It's no secret that I've had a long and conflicted relationship with the United Methodist church over the past several years, particularly in relationship to the process of ordination and getting the blessing of that community on my calling and my ministry. Several months ago a series of events began unfolding that I will not share in detail here because I know I can't do it without hurt, anger, and condemnation. And the details that are significant leave no room for anonymity, but all of that won't benefit anyone, so I'm going to simply take it as another one of those 2x4 moments from God where there is no more doubt in my mind that something has to change.
Something has indeed changed in my life since then. Jeff and I were finally able to find a church home. He was never especially comfortable in methodist churches, in part because of the connected nature and the fact that I know (or at least have met or know of) a whole lot of people. As I began to feel as though I was no longer chained to the UMC (and make no mistake about it, I did feel like I was a prisoner of this process for a long time!) we were both freed to find a place where we both felt at home, where we fit, where we felt we could be an active part of the community. Remember way back when I talked about church shopping? Yeah, that's still the list we were pretty much using.

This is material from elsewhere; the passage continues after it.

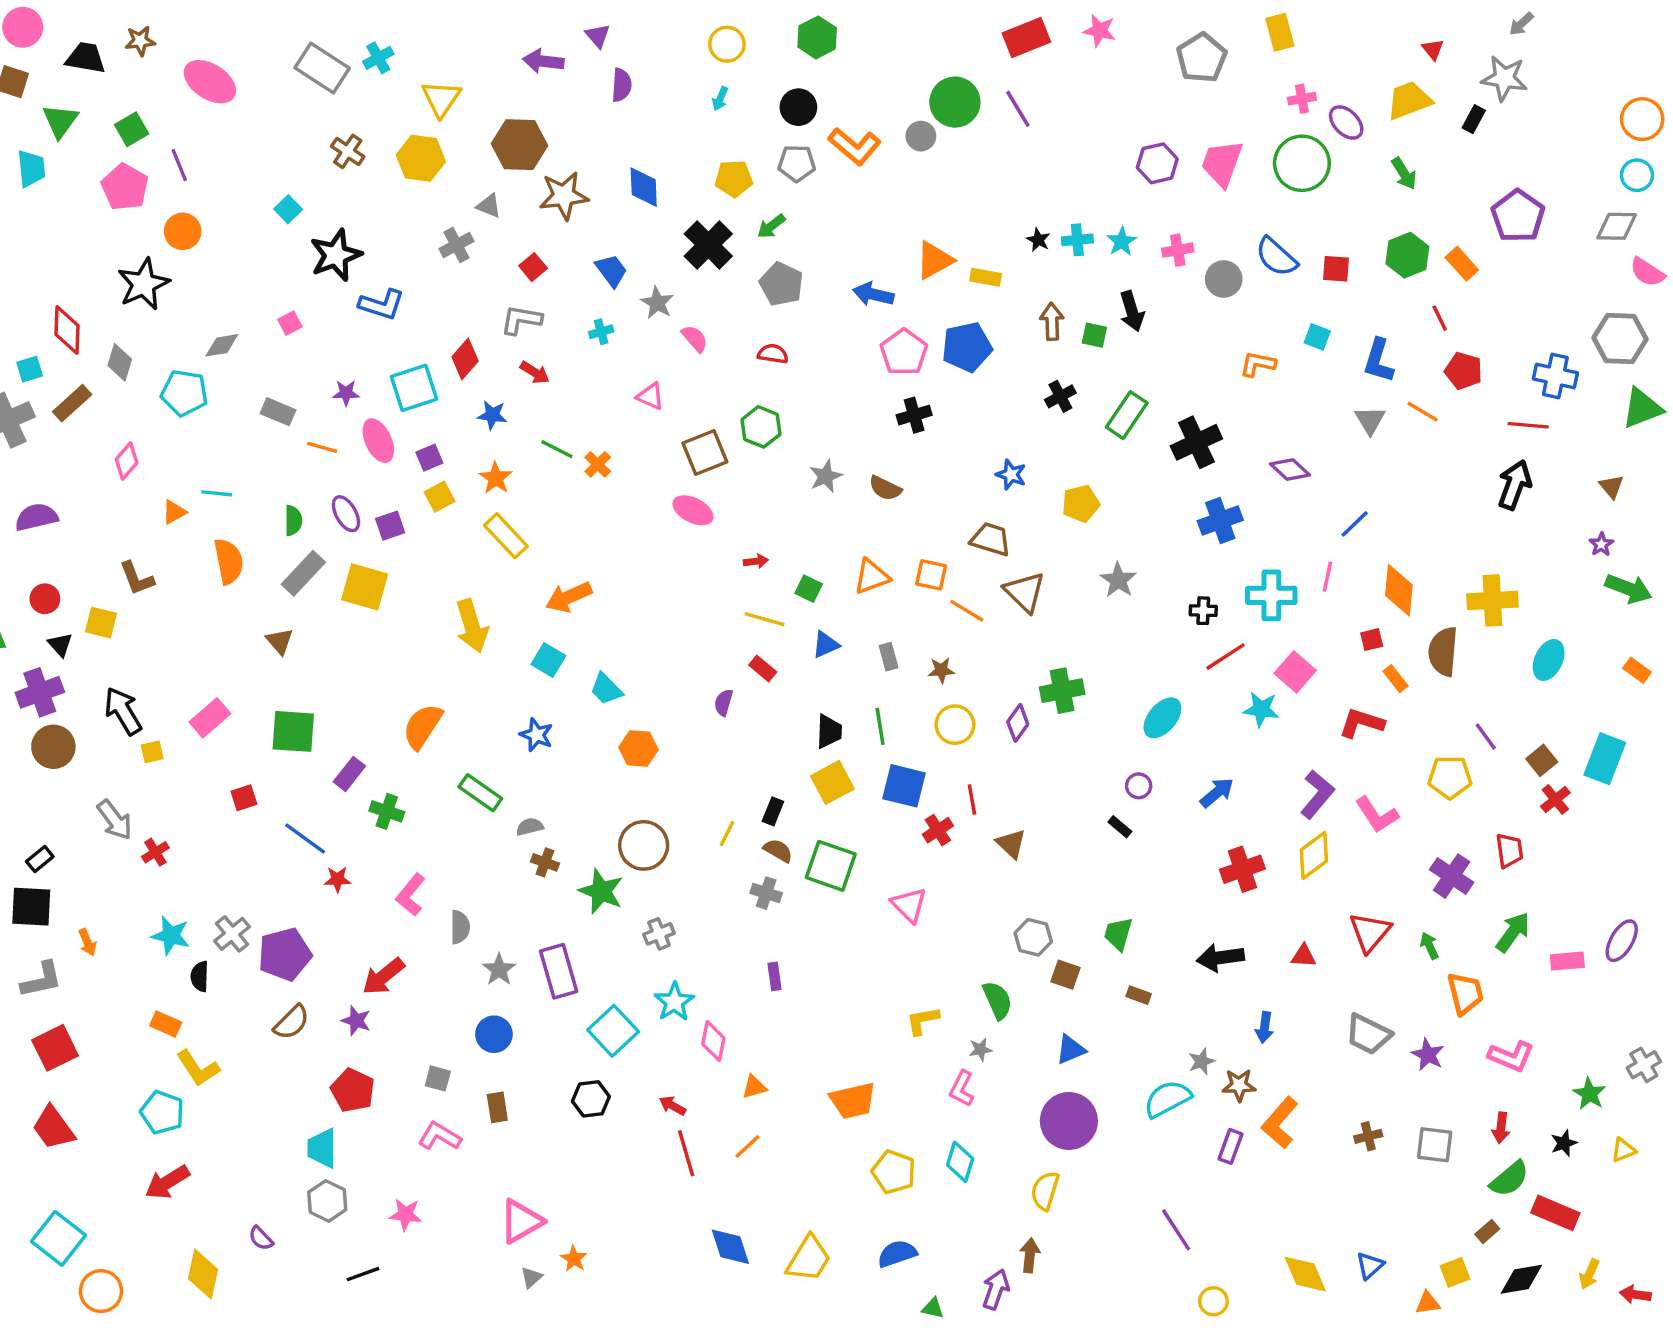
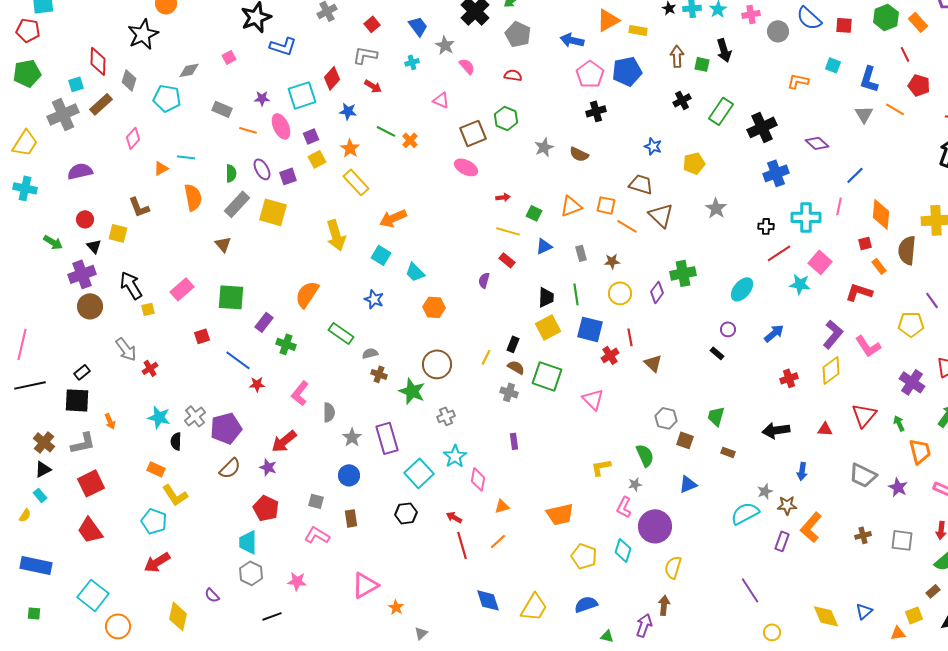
red cross: (1242, 869) -> (789, 378), size x0.7
purple circle: (1069, 1121) -> (655, 526), moved
gray triangle: (531, 1277) -> (421, 633), moved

I don't know how, but something planted the seed in my mind that perhaps it would be looking into what was different about the Cooperative Baptist Fellowship (CBF) and see if there was a CBF church near us. For the most part I liked what I found about CBF in general and I found a church in Pelham that looked very promising! The thing that really caught my attention was that I knew their interim pastor - she is the wife of a very good friend and colleague of mine. So I cornered said colleague and basically had him give me the scoop on this church. It was incredibly helpful and Jeff and I went visiting.

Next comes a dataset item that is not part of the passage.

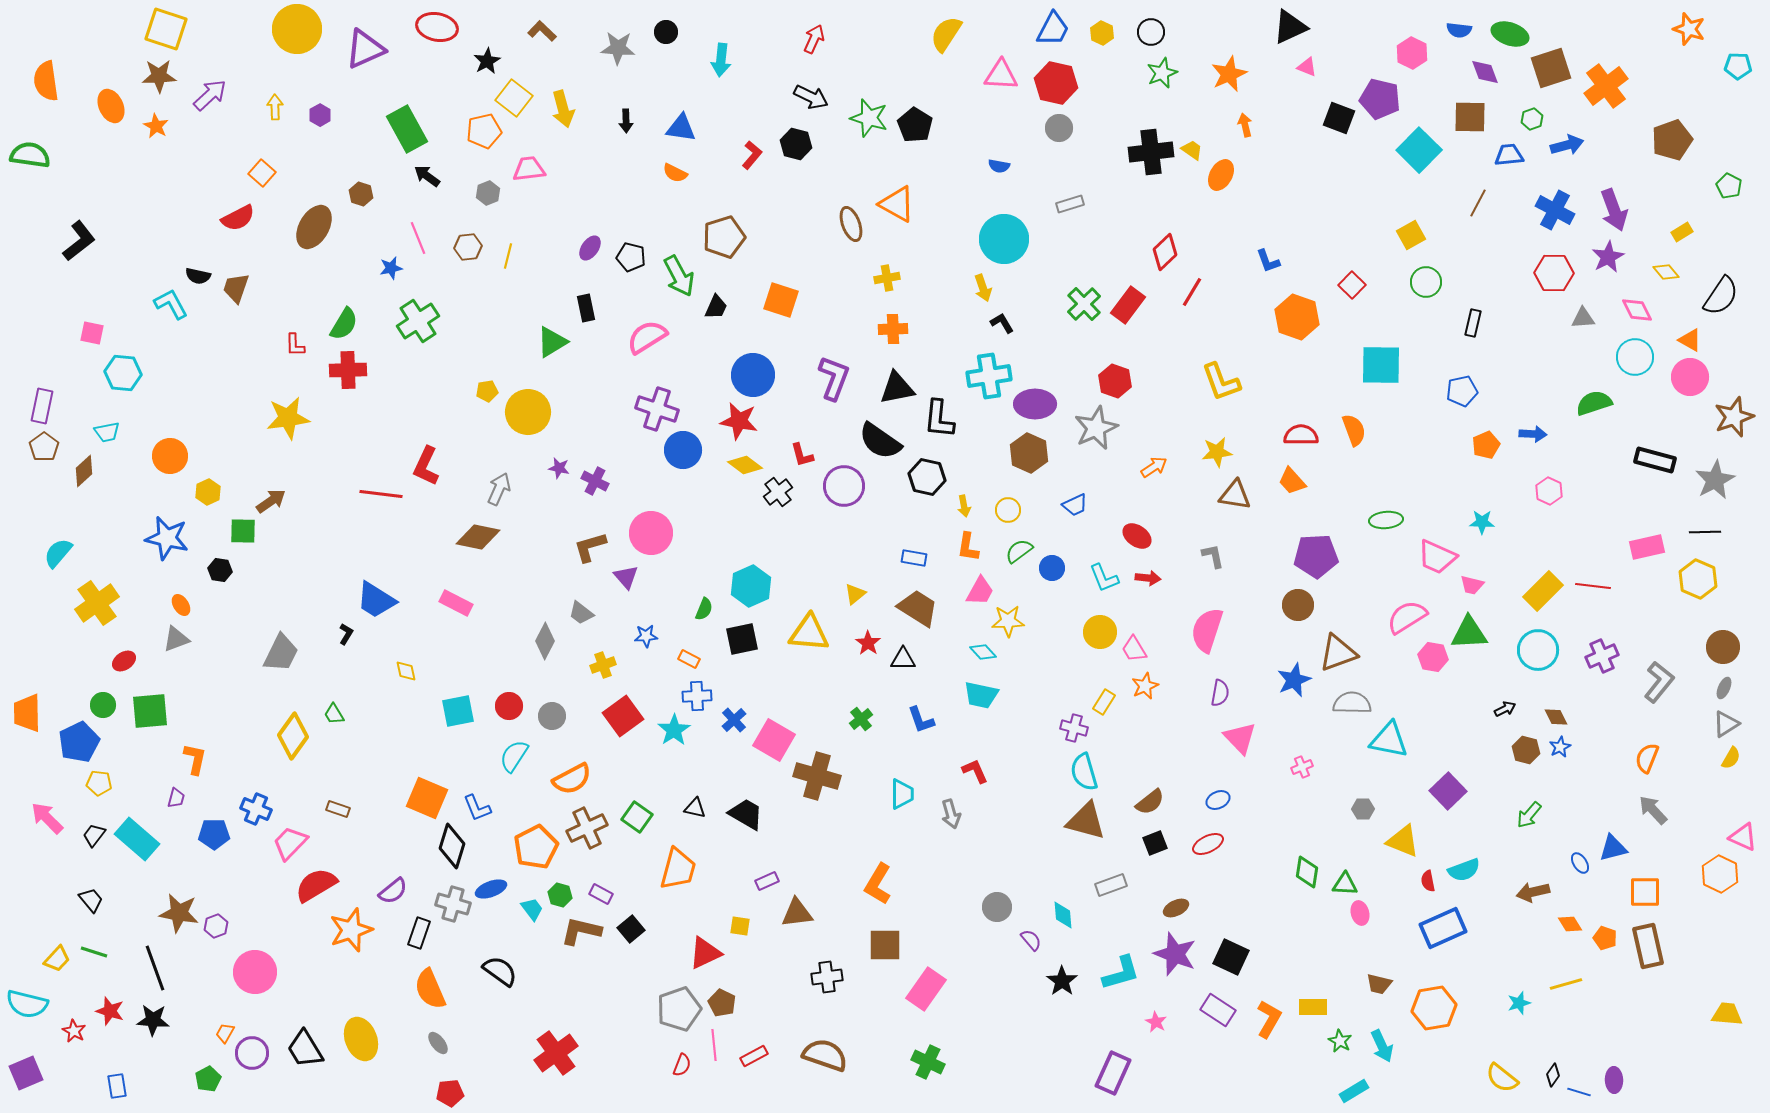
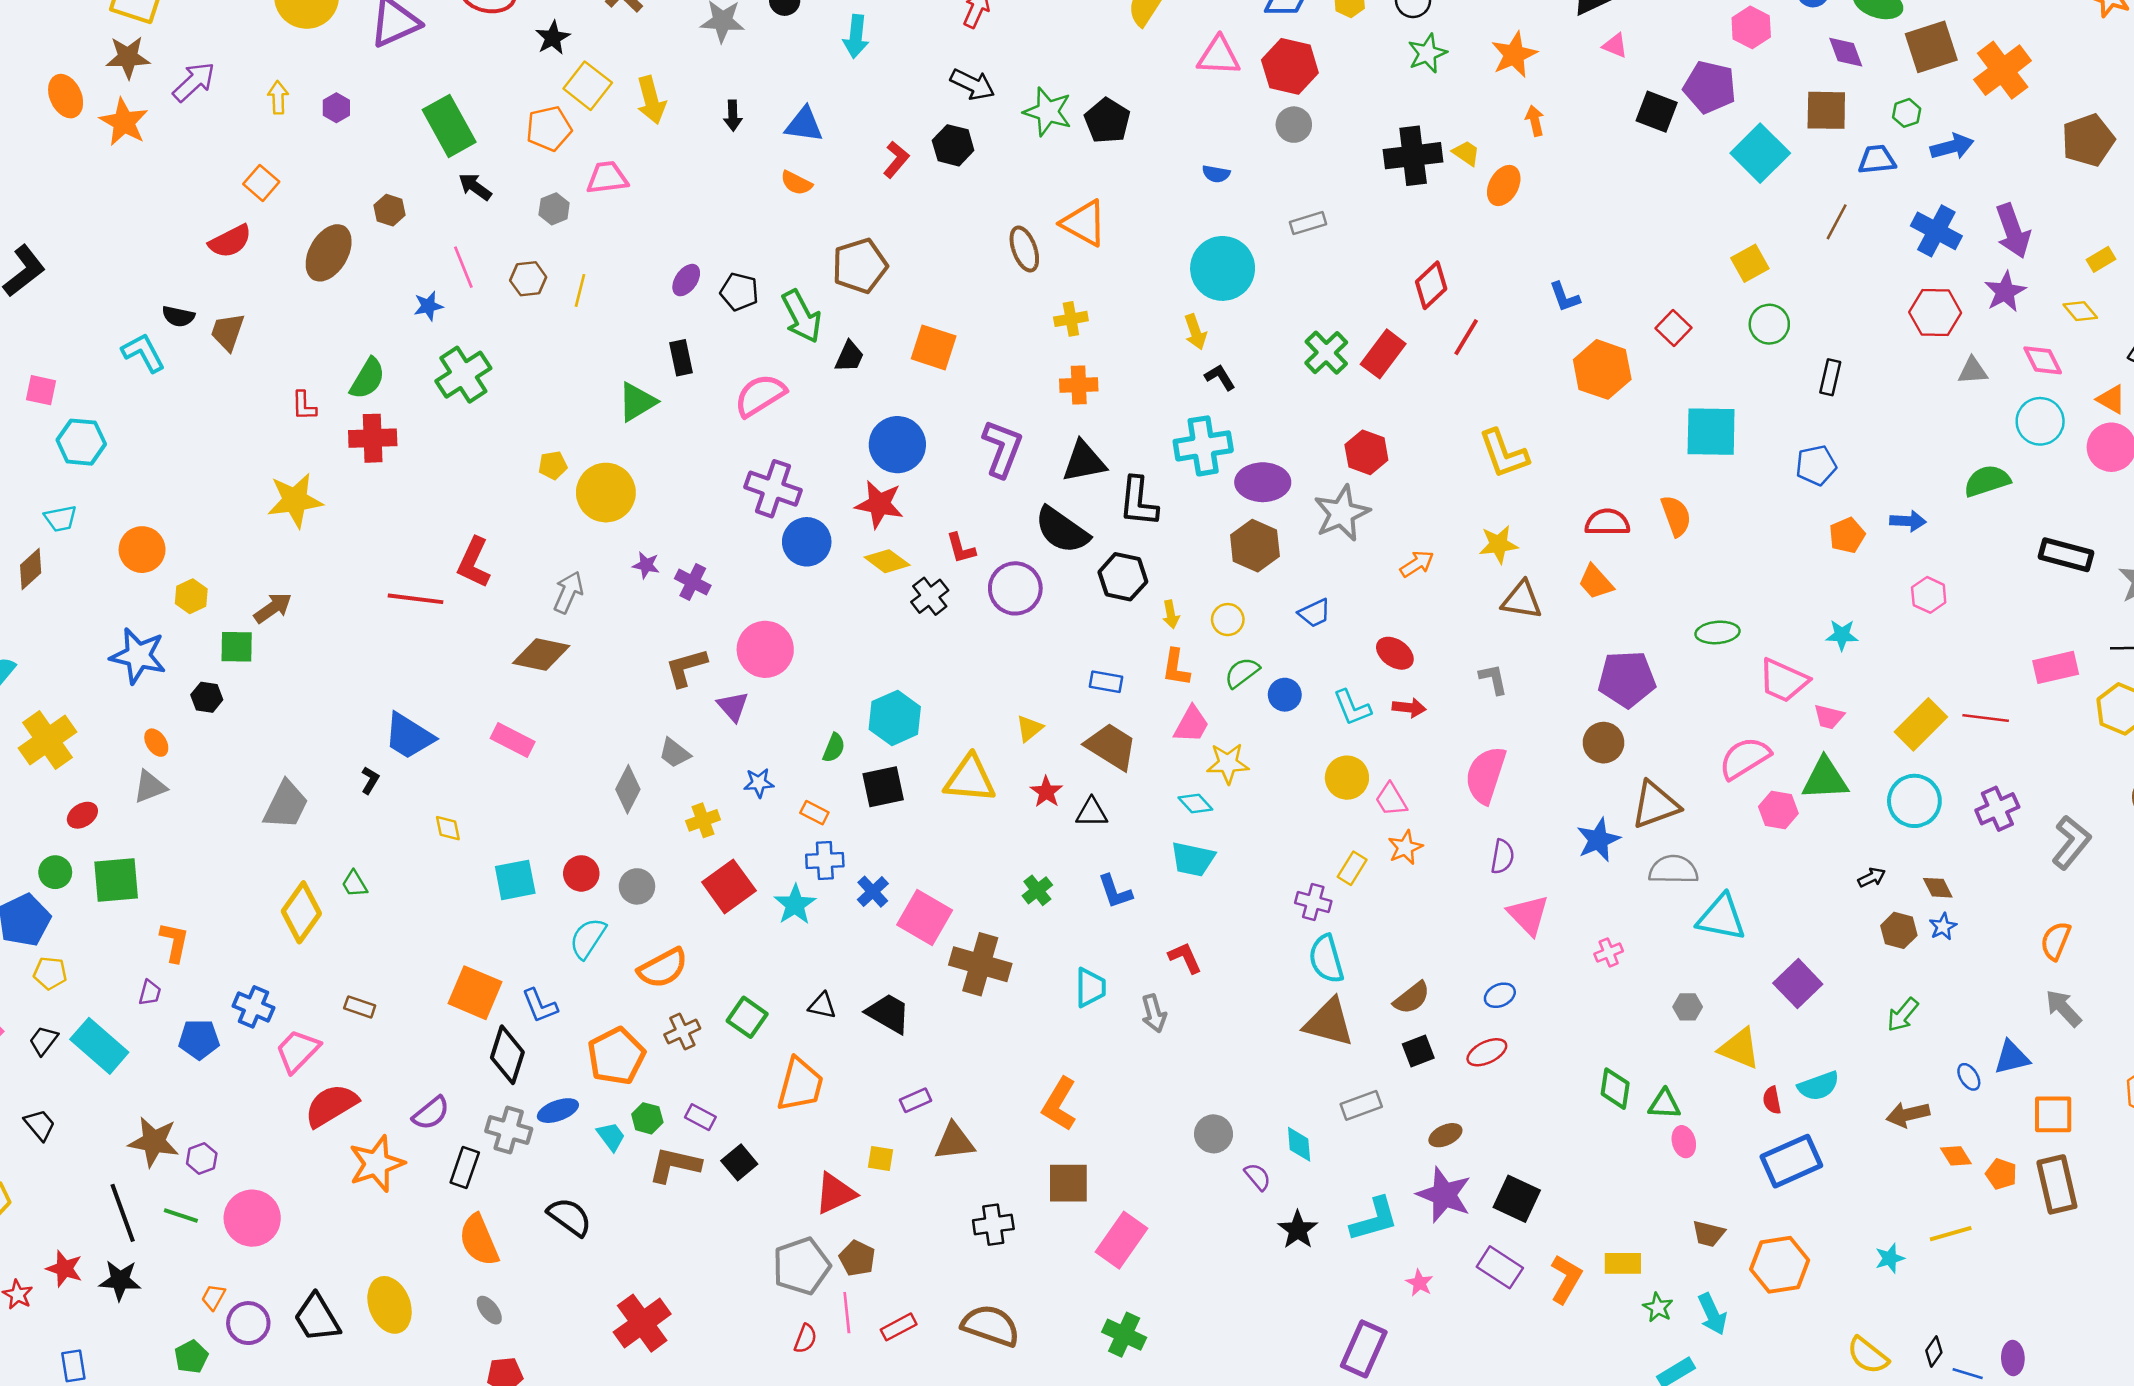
orange star: (156, 126) -> (124, 122), size x1.5
brown cross: (587, 828) -> (682, 1032), size x0.7
green line: (94, 952) -> (181, 1216), moved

Immediately we were both very comfortable. As luck would have it, just as we started visiting the church was in the process of calling a new pastor, and he started not long after we did. We both also really like him and have really felt like this is the place for us. Jeff has joined the choir and I'm slowly starting to get to know people. I love having a community that we can call our own.
Yesterday I had a meeting with the pastor to begin having some conversation about who I am, what I do, where I feel I have been called, and how I can and should go about getting the blessing of this community on that. It was honestly the most supportive and affirming conversation I have had in over ten years, especially in respect to ministry! I really don't know exactly where things are going to go from here, but I know that I have some great people in my corner who will be journeying with me and I am SO incredibly thankful for the fact that we really have been able to find our way home to this community!